Interpretation and reasoning
2.3.2 The Assessing Officer had relied primarily on statements of directors of another company recorded by the Investigation Wing, which suggested that various companies were paper/shell entities engaged in providing accommodation entries. However, the Court observed that the Assessing Officer had: (i) merely relied on these statements, (ii) not provided any opportunity to the assessee to cross-examine the deponents, and (iii) not controverted the documents filed by the assessee, nor brought any substantive corroborative evidence on record to displace the assessee's prima facie case.
2.3.3 The Court considered that, in light of the extensive documentary evidence produced by the assessee and the undisputed fact of repayment, mere reliance on such untested statements, without further enquiry or confrontation, could not lawfully sustain an addition.
Conclusions
2.3.4 The Court held that an addition under section 68 based solely or predominantly on statements of third parties, without affording cross-examination and without rebutting the assessee's documentary evidence by corroborative material, was untenable. On this ground also, the addition was found unsustainable.
2.4 Relevance of subsequent repayment of loans through banking channels
Legal framework (as discussed)
2.4.1 The Court referred to decisions of the jurisdictional High Court and other High Courts wherein verified repayment of loans, and conduct of transactions through banking channels with interest payments, had been treated as a significant factor when examining additions under section 68.
Interpretation and reasoning
2.4.2 In the present case, it was undisputed that the assessee had repaid the loans to the concerned parties in subsequent years. The Court treated this as a relevant and material circumstance, particularly when the repayments were routed through banking channels and supported by bank statements and related documentation.
2.4.3 The Court rejected the contention that such repayments were irrelevant or incapable of affecting the character of the original transaction.
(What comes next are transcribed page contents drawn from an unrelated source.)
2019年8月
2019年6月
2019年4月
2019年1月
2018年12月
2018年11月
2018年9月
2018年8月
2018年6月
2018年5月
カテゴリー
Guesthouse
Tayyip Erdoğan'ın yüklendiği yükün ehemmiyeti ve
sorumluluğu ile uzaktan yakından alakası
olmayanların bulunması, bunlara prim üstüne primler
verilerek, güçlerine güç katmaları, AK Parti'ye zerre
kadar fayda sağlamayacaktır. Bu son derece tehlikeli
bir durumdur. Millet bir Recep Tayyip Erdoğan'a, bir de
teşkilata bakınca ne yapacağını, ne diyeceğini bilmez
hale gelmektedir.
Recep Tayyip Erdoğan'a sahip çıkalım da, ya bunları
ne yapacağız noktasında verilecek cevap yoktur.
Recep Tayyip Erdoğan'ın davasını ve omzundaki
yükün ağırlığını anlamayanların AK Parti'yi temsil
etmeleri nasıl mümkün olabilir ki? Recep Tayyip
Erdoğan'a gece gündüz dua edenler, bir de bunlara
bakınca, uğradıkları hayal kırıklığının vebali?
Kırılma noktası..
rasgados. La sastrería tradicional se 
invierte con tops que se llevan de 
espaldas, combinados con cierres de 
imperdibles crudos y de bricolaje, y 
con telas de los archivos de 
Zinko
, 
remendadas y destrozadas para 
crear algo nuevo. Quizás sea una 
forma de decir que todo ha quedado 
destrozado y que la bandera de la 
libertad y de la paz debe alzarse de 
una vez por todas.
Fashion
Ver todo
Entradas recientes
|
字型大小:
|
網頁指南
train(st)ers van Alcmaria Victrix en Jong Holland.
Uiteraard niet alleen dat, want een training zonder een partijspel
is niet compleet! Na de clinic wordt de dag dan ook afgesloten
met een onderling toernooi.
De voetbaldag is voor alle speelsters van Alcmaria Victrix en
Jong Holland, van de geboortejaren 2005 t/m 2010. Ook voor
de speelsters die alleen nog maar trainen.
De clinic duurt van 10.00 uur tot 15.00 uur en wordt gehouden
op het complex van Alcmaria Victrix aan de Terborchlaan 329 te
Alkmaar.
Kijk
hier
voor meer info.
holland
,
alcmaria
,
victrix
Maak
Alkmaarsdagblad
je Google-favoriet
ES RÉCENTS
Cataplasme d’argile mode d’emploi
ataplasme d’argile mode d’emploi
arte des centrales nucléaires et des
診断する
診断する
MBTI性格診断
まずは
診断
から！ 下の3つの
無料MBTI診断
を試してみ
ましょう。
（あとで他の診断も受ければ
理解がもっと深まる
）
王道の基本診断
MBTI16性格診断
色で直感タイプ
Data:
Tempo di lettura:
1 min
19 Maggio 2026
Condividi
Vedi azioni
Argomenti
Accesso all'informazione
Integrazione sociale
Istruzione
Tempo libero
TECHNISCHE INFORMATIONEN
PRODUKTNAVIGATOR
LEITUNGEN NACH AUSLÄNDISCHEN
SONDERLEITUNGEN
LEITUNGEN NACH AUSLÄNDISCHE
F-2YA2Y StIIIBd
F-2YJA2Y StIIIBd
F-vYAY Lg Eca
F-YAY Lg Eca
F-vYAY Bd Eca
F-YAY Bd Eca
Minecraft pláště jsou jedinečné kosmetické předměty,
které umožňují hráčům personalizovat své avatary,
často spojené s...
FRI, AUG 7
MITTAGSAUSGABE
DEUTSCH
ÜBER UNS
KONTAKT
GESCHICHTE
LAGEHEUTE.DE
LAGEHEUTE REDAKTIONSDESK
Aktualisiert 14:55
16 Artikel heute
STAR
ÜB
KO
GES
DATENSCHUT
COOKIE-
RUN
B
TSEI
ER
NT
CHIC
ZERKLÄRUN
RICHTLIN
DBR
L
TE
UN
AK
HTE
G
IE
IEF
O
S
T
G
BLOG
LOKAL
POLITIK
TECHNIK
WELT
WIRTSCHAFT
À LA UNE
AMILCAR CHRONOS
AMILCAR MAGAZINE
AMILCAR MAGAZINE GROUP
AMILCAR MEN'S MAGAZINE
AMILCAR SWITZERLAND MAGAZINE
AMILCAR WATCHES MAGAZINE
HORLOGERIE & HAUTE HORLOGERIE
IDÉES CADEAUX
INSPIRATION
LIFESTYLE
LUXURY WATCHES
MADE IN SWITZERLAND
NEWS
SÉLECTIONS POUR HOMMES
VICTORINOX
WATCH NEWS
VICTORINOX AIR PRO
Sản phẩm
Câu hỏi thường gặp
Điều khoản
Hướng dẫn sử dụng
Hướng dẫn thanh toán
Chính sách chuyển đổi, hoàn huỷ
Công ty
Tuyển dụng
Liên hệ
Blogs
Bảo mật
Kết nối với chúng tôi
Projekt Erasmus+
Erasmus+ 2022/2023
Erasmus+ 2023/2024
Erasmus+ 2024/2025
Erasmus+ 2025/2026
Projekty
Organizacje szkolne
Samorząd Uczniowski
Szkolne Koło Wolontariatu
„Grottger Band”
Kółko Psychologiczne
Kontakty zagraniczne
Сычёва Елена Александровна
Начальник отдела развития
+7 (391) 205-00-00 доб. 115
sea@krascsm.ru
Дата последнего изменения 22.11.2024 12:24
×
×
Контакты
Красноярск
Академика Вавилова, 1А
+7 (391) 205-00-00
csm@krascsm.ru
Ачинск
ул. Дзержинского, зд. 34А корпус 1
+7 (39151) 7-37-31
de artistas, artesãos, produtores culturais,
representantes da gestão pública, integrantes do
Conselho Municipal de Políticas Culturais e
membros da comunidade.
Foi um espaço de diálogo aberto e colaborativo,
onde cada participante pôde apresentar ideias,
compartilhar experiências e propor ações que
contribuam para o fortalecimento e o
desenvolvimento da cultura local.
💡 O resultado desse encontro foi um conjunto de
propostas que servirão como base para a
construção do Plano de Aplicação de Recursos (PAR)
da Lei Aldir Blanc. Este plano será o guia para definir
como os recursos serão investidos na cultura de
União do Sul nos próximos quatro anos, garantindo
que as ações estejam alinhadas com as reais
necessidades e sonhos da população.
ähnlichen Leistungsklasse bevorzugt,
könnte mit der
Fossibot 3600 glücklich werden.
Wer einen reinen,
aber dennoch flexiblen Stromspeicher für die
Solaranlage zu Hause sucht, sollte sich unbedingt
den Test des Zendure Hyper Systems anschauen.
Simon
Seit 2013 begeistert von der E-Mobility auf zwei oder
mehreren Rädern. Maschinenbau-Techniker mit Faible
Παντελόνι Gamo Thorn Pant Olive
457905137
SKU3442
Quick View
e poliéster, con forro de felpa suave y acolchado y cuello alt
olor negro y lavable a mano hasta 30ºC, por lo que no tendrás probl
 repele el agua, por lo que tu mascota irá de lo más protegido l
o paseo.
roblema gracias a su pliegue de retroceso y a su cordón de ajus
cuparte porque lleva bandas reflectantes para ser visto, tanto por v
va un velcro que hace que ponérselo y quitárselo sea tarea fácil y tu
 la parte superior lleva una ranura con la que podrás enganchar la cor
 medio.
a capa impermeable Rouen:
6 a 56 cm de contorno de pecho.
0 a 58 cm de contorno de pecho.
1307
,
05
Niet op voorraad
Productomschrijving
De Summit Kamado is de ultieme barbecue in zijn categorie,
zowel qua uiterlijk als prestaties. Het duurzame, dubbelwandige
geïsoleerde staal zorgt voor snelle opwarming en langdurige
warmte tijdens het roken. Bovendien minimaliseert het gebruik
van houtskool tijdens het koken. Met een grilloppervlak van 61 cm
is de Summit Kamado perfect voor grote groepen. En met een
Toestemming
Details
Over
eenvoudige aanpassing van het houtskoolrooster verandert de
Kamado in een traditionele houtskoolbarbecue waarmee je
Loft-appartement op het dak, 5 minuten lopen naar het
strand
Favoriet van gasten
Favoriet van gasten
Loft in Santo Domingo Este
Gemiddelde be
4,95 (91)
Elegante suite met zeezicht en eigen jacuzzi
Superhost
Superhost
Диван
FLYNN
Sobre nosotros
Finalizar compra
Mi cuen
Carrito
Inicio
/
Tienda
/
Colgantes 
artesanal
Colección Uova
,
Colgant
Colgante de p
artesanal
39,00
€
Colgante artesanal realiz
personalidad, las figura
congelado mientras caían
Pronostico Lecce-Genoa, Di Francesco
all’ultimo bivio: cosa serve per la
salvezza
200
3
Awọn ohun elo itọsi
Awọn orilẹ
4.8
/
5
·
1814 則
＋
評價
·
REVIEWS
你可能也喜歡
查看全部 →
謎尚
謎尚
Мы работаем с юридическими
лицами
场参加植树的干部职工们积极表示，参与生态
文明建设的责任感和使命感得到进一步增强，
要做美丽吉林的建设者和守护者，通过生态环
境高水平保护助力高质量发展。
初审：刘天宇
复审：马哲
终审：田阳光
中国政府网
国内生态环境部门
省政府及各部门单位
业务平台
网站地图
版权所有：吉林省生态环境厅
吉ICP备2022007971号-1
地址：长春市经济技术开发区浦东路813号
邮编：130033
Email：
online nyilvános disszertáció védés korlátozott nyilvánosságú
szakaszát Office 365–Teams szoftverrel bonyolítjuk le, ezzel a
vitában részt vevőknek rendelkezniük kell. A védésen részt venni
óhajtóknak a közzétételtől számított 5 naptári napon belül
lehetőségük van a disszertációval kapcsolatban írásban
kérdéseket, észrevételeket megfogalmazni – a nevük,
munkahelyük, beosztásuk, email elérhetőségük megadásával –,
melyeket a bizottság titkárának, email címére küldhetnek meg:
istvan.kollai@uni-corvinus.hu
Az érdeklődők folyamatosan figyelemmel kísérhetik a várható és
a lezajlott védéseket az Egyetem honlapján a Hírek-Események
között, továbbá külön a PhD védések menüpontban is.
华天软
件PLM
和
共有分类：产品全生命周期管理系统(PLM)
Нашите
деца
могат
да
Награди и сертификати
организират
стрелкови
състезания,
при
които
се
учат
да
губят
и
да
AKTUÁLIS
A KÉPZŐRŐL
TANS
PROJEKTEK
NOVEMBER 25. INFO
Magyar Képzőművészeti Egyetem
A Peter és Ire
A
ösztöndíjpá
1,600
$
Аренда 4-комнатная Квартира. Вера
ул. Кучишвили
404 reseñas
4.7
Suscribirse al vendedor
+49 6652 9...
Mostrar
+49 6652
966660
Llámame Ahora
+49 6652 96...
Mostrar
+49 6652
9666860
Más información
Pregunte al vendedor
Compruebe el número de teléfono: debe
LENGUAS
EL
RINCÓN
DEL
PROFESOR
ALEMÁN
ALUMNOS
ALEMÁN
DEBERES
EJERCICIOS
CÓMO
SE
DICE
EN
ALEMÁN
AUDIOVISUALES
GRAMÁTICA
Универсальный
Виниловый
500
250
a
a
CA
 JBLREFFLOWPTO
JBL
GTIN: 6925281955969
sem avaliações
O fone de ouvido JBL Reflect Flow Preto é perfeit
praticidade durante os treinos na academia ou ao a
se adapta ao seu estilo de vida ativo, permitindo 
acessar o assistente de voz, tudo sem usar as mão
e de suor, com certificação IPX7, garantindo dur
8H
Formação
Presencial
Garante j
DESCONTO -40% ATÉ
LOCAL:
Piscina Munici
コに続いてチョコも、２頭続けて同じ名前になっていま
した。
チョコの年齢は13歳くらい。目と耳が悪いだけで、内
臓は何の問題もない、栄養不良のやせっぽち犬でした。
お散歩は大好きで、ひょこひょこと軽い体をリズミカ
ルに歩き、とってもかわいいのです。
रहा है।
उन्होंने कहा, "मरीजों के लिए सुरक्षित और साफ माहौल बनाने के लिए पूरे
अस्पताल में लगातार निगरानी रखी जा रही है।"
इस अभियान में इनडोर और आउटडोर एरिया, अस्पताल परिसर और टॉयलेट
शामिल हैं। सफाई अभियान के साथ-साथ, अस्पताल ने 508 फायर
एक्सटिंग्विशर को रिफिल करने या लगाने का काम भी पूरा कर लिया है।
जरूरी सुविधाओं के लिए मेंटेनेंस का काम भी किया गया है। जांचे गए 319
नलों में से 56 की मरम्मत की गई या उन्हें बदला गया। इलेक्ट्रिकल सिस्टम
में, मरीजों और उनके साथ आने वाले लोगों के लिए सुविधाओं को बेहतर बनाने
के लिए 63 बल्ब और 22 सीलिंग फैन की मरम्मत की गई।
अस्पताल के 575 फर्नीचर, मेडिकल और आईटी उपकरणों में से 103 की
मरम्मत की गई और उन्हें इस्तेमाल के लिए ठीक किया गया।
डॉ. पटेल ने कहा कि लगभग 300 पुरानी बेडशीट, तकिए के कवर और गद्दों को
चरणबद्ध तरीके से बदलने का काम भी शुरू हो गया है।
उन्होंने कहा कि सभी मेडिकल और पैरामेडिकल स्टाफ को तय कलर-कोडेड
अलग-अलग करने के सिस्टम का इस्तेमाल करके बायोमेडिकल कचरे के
Instead, guided by the cited precedents, it held that repayment, when duly evidenced and accepted by the Revenue, materially supports the genuineness of the original credit.
Conclusions
2.4.4 The Court concluded that the fact of verified repayment of loans through banking channels in subsequent years substantially reinforced the assessee's explanation regarding the genuineness of the loans and was one of the principal grounds justifying deletion of the addition under section 68.